Beides: die Verweigerung des Kriegsdienstes mitten in einem Krieg sowie die schwerwiegende Erkrankung einer Asylsuchenden sind aus unserer Sicht hinreichende Gründe für die Duldung von Kirchenasyl im Härtefall. Das Bamf hat jedoch keinen solchen Härtefall erkannt. Die Landesregierung hat auf die Entscheidungen des Bamf keinen Einfluss. Vielmehr muss sie gegebenenfalls Amtshilfe (Polizeieinsatz) gewähren. Die rot-grüne Landesregierung räumt ein, dass die Abschiebung menschlich gesehen ausgesprochen tragisch sei, aber ihr seien juristisch die Hände gebunden. Die Familie ist schwer traumatisiert. Sie hat bei ihrer Einreise in den Schengenraum den spanischen Boden tatsächlich nicht betreten. Sie ist jedoch mit einem Einreisevisum für Spanien nach Europa eingereist. Wurde dieser Hintergrund von Seiten des Bamf rechtssicher geprüft? Inzwischen befindet sich die Familie in Barcelona. Das Asylverfahren wird jetzt vermutlich nach spanischem Recht durchgeführt.
Aus unserer Sicht wurde hier der Versuch unternommen, einen Präzedenzfall zu schaffen, um künftig bundesweit schneller und effektiver abschieben zu können. Es ist von Seiten der Bundesregierung politisch gewollt, die Asylverfahren zu beschleunigen und mit größerer Härte und Effizienz vorzugehen. Als SPD-Ortsverein fühlen wir uns im konkreten Fall mit betroffen und sind empört, dass das Bamf die Härtefallregelung verweigert hat. Wir sind besorgt, dass künftig Asylverfahren zwar nach Recht und Ordnung korrekt durchgeführt werden, aber das Schicksal der einzelnen Menschen nicht mehr gesehen wird. Eine formal korrekte Auslegung eines Gesetzes bedeutet ja noch nicht, dass der Geist des Gesetzes erfüllt ist.
Das Kirchenasyl im Sinne eines „Heiligtumasyls“ ist uralter kultureller Teil der Menschheitsgeschichte. Es besteht nachweislich seit mehr als zweitausendfünfhundert Jahren in nahezu allen Kulturen. Es galt dem Schutz der Verfolgten. Die Verletzung des Asylrechts galt als Frevel, der göttliche und weltliche Strafe nach sich zog. Wir glauben, dass es politisch und kulturell wichtig ist, sich diesen größeren Kontext bewusst zu machen.

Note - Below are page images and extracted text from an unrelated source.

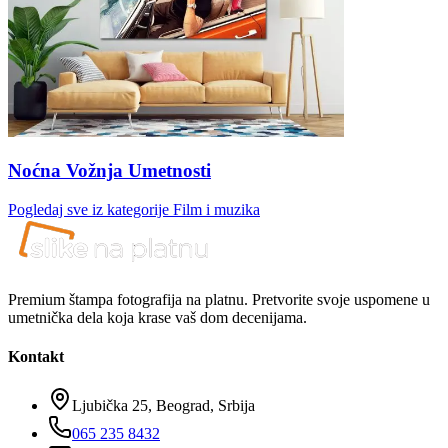
Noćna Vožnja Umetnosti
Pogledaj sve iz kategorije
Film i muzika
Premium štampa fotografija na platnu. Pretvorite svoje uspomene u
umetnička dela koja krase vaš dom decenijama.
Kontakt
Ljubička 25, Beograd, Srbija
065 235 8432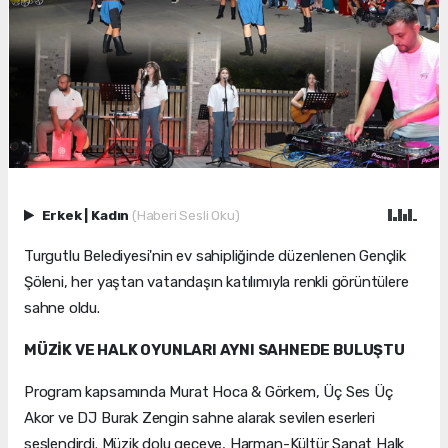
Erkek
|
Kadın
(Haberi Sesli Oku)
Turgutlu Belediyesi'nin ev sahipliğinde düzenlenen Gençlik
Şöleni, her yaştan vatandaşın katılımıyla renkli görüntülere
sahne oldu.
MÜZİK VE HALK OYUNLARI AYNI SAHNEDE BULUŞTU
Program kapsamında Murat Hoca & Görkem, Üç Ses Üç
Akor ve DJ Burak Zengin sahne alarak sevilen eserleri
seslendirdi. Müzik dolu geceye, Harman-Kültür Sanat Halk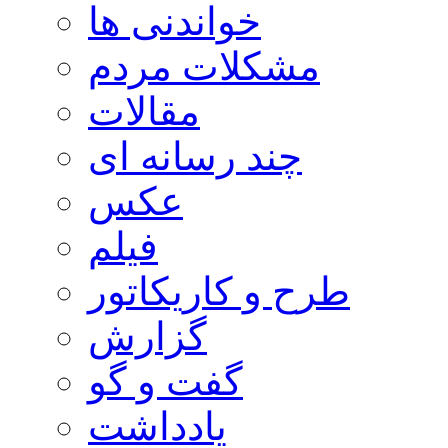
خواندنی ها
مشکلات مردم
مقالات
چند رسانه ای
عکس
فیلم
طرح و کاریکاتور
گزارش
گفت و گو
یادداشت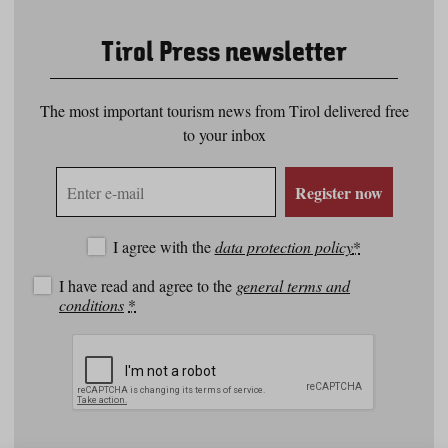
Tirol Press newsletter
The most important tourism news from Tirol delivered free
to your inbox
E-
Register now
mail
address
I agree with the
data protection policy
*
I have read and agree to the
general terms and
conditions
*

Das Kirchenasyl ist kein Privileg der Kirchen, sondern ihre Verpflichtung, die sie im Interesse und zum Wohl der ganzen Gemeinschaft wahrnimmt.

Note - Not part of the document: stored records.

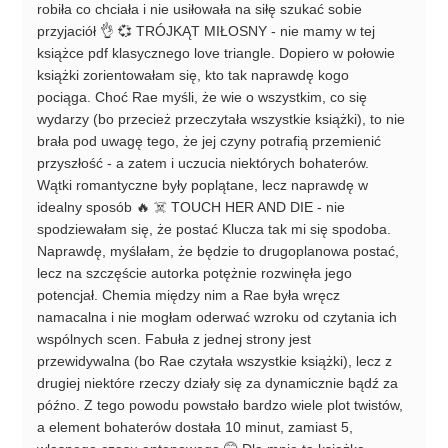
robiła co chciała i nie usiłowała na siłę szukać sobie
przyjaciół 👌 💞 TRÓJKĄT MIŁOSNY - nie mamy w tej
książce pdf klasycznego love triangle. Dopiero w połowie
książki zorientowałam się, kto tak naprawdę kogo
pociąga. Choć Rae myśli, że wie o wszystkim, co się
wydarzy (bo przecież przeczytała wszystkie książki), to nie
brała pod uwagę tego, że jej czyny potrafią przemienić
przyszłość - a zatem i uczucia niektórych bohaterów.
Wątki romantyczne były poplątane, lecz naprawdę w
idealny sposób 🔥 ☠️ TOUCH HER AND DIE - nie
spodziewałam się, że postać Klucza tak mi się spodoba.
Naprawdę, myślałam, że będzie to drugoplanowa postać,
lecz na szczęście autorka potężnie rozwinęła jego
potencjał. Chemia między nim a Rae była wręcz
namacalna i nie mogłam oderwać wzroku od czytania ich
wspólnych scen. Fabuła z jednej strony jest
przewidywalna (bo Rae czytała wszystkie książki), lecz z
drugiej niektóre rzeczy działy się za dynamicznie bądź za
późno. Z tego powodu powstało bardzo wiele plot twistów,
a element bohaterów dostała 10 minut, zamiast 5,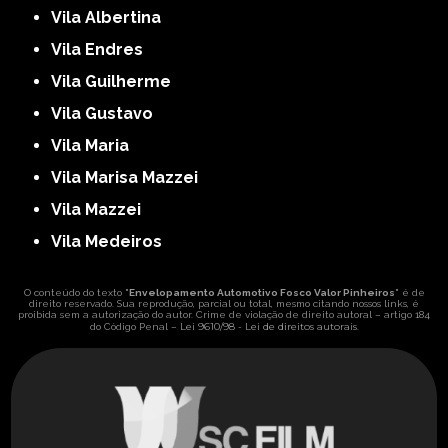
Vila Albertina
Vila Endres
Vila Guilherme
Vila Gustavo
Vila Maria
Vila Marisa Mazzei
Vila Mazzei
Vila Medeiros
O conteúdo do texto "
Envelopamento Automotivo Fosco Valor Pinheiros
" é de
direito reservado. Sua reprodução, parcial ou total, mesmo citando nossos links, é
proibida sem a autorização do autor. Crime de violação de direito autoral – artigo 184
Lei 9610/98 - Lei de direitos autorais
do Código Penal –
.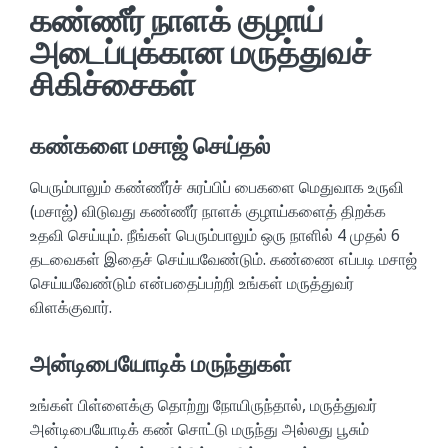
கண்ணீர் நாளக் குழாய்
அடைப்புக்கான மருத்துவச்
சிகிச்சைகள்
கண்களை மசாஜ் செய்தல்
பெரும்பாலும் கண்ணீர்ச் சுரப்பிப் பைகளை மெதுவாக உருவி
(மசாஜ்) விடுவது கண்ணீர் நாளக் குழாய்களைத் திறக்க
உதவி செய்யும். நீங்கள் பெரும்பாலும் ஒரு நாளில் 4 முதல் 6
தடவைகள் இதைச் செய்யவேண்டும். கண்ணை எப்படி மசாஜ்
செய்யவேண்டும் என்பதைப்பற்றி உங்கள் மருத்துவர்
விளக்குவார்.
அன்டிபையோடிக் மருந்துகள்
உங்கள் பிள்ளைக்கு தொற்று நோயிருந்தால், மருத்துவர்
அன்டிபையோடிக் கண் சொட்டு மருந்து அல்லது பூசும்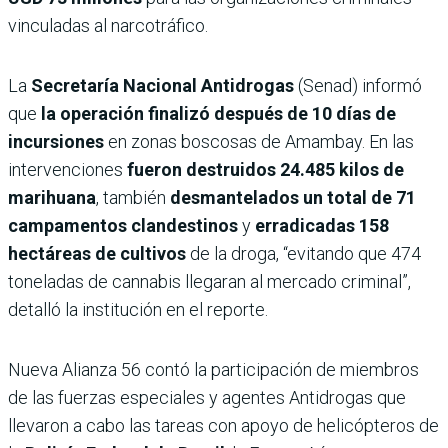
vinculadas al narcotráfico.
La
Secretaría Nacional Antidrogas
(Senad) informó
que
la operación finalizó después de 10 días de
incursiones
en zonas boscosas de Amambay. En las
intervenciones
fueron destruidos 24.485 kilos de
marihuana
, también
desmantelados un total de 71
campamentos clandestinos
y
erradicadas 158
hectáreas de cultivos
de la droga, “evitando que 474
toneladas de cannabis llegaran al mercado criminal”,
detalló la institución en el reporte.
Nueva Alianza 56 contó la participación de miembros
de las fuerzas especiales y agentes Antidrogas que
llevaron a cabo las tareas con apoyo de helicópteros de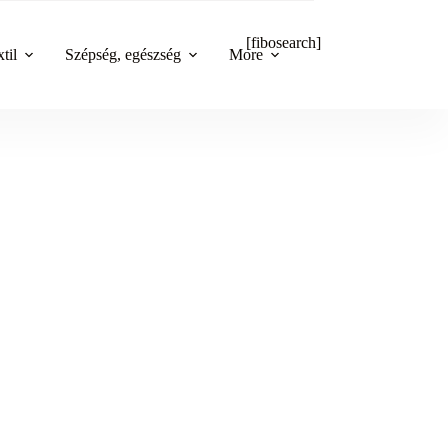
[fibosearch]
til
Szépség, egészség
More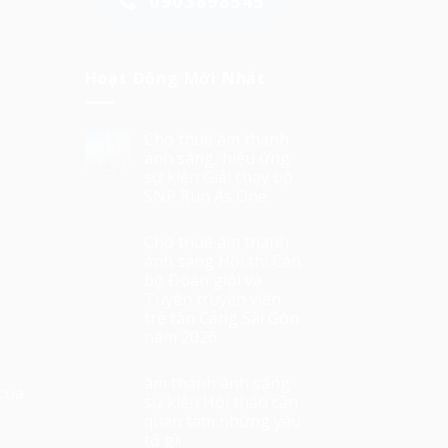
0903898545
Hoạt Động Mới Nhất
Cho thuê âm thanh
ánh sáng, hiệu ứng
sự kiện Giải chạy bộ
SNP Run As One
Cho thuê âm thanh
ánh sáng Hội thi Cán
bộ Đoàn giỏi và
Tuyên truyền viên
trẻ tân Cảng Sài Gòn
năm 2026
âm thanh ánh sáng
của
sự kiện Hội thảo cần
quan tâm những yếu
tố gì!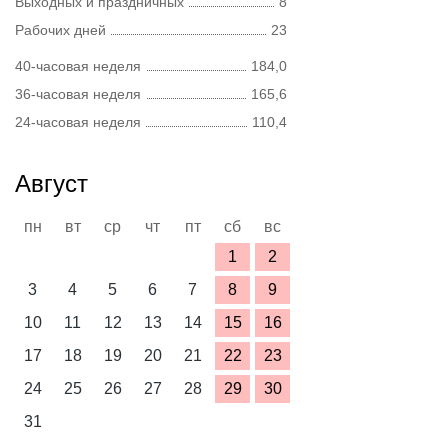
Выходных и праздничных
8
Рабочих дней
23
40-часовая неделя
184,0
36-часовая неделя
165,6
24-часовая неделя
110,4
Август
пн
вт
ср
чт
пт
сб
вс
1
2
3
4
5
6
7
8
9
10
11
12
13
14
15
16
17
18
19
20
21
22
23
24
25
26
27
28
29
30
31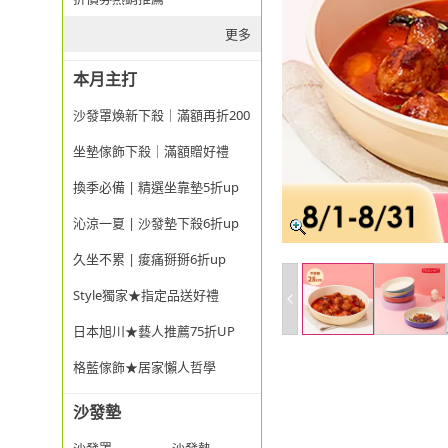
更多
本月主打
沙發罩煥新下殺｜滿額再折200
坐墊傢飾下殺｜滿額贈好禮
換季必備 | 精選坐靠墊5折up
沁涼一夏 | 沙發墊下殺6折up
久坐不累 | 痠痛掰掰6折up
Style獨家★指定品送好禮
日本旭川★藝人推薦75折UP
格藍傢飾★居家懶人哲學
沙發墊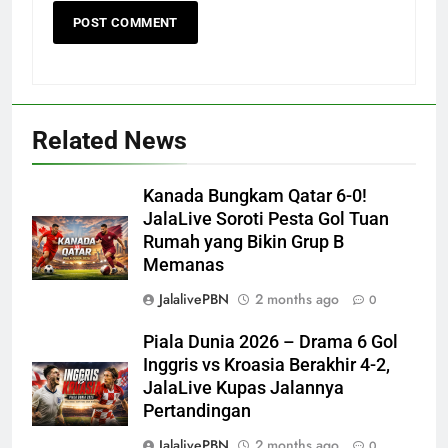
Related News
Kanada Bungkam Qatar 6-0!
JalaLive Soroti Pesta Gol Tuan
Rumah yang Bikin Grup B
Memanas
JalalivePBN
2 months ago
0
Piala Dunia 2026 – Drama 6 Gol
Inggris vs Kroasia Berakhir 4-2,
JalaLive Kupas Jalannya
Pertandingan
JalalivePBN
2 months ago
0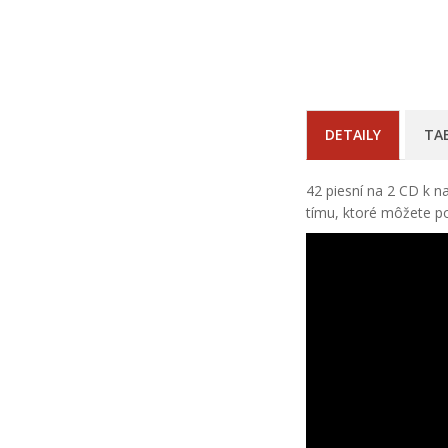
DETAILY
TA
42 piesní na 2 CD k n
tímu, ktoré môžete po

Wir hoffen, dass die niedersächsische Innenministerin Daniela Behrens und die Landesregierung ohne Wenn und Aber zu der im Jahr 2015 mit den Kirchen geschlossenen Vereinbarung steht: In Niedersachsen wird es keine Abschiebungen aus dem Kirchenasyl geben. Wir begrüßen, dass es zeitnah ein Treffen von Vertretern der Landesregiering, des Bamf und der Kirchen geben soll. Wir begrüßen auch, dass die Evangelisch-lutherische Landeskirche Hannovers und die Kirchengemeinde Bienenbüttel eine rechtliche Prüfung des Vorgangs beschlossen hat. Wir verbinden dies mit der Hoffnung, dass der betroffenen Familie trotz allem am Ende in Deutschland Asyl gewährt wird und wir sie wieder in Bienenbüttel willkommen heißen können.